Brandon Sparks-Gillis met John Dragonette while they were both working at a retail wine shop not far off of the UCLA campus in Westwood. John and Brandon were both there to educate themselves about wine and take the opportunity to immerse themselves into the professional wine world. John was a practicing attorney and Brandon was a recent college grad who picked up the wine bug while traveling and studying geology for a summer in Italy. They began to strike up a friendship based on their common interests and ambitions in the wine world and eventually both moved on to their own winemaking and winegrowing jobs.
For a time, Sparks-Gillis cut his teeth working in a bakery starting at 2a.m. and then commuting to work vineyards in the evening. He then went on to working at Demetria and Sine Qua Non. John Dragonette worked for Fiddlehead and Costal Vineyard Care. In 2003, John and his brother, Steve Dragonette, joined up with Brandon Sparks-Gillis and began to make wine under the Dragonette label with their first commercial release in 2005.

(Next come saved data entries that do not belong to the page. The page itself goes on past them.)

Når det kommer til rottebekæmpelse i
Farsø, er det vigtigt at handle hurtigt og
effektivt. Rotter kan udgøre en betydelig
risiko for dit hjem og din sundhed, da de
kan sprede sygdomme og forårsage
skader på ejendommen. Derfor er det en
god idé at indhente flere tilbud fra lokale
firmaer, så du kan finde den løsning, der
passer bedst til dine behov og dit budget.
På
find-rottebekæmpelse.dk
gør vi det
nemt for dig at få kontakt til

In 2008, Dragonette moved into a warehouse to scale up production, sharing the space and some equipment with Ampelos Cellars, and sourcing fruit from the surrounding Santa Barbara County vineyards. They had always been enamored with the Santa Barbara as a region that made great Sauvignon Blanc, Pinot Noir and Syrah, and they started to develop long-term and close relationships with vineyard owners. They were always hands-on as growers and to this day every site is hand-harvested under the keen eye of Brandon, John, or Steve. As production grew to 5,000 cases, Dragonette moved to their current winery in Buellton with a tasting room twelve minutes away in Los Olivos.

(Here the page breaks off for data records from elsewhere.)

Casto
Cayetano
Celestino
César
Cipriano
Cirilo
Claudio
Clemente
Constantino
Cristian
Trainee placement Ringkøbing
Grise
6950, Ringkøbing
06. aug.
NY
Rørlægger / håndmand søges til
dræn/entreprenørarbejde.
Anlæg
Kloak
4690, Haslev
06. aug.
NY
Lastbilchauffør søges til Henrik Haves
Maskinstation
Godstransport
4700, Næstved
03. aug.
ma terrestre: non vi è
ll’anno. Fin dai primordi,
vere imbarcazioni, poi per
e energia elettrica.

The depth of Dragonette’s wines begin in the vineyard with rigorous attention to detail to canopy management and crop yields. The clusters are gently handled during harvest and processing and then fermented with indigenous yeasts. There are no manipulations of the wine in the cellar either. Racking and the use of new oak is absolutely minimal. Only portions of the Pinot Noir lots are fermented with a very small amount of whole clusters, and Dragonette’s red wines are bottled unfined and unfiltered.
As vignerons, they have committed themselves, above all else, to the mindful farming of precise blocks in exceptional vineyards for low yields and high quality and to the shepherding of these grapes into wines of purity, complexity and balance. Given the remarkable climatic and soil diversity in Santa Barbara County, Dragonette Cellars produces small lots of Pinot Noir, Sauvignon Blanc and Syrah of interest and distinction.
Capable of a vast array of styles, Sauvignon Blanc is a crisp, refreshing variety that equally reflects both terroir and varietal character. Though it can vary depending on where it is grown, a couple of commonalities always exist—namely, zesty acidity and intense aromatics. This variety is of French provenance. Somm Secret—Along with Cabernet Franc, Sauvignon Blanc is a proud parent of Cabernet Sauvignon. That green bell pepper aroma that all three varieties share is no coincidence—it comes from a high concentration of pyrazines (herbaceous aromatic compounds) inherent to each member of the family.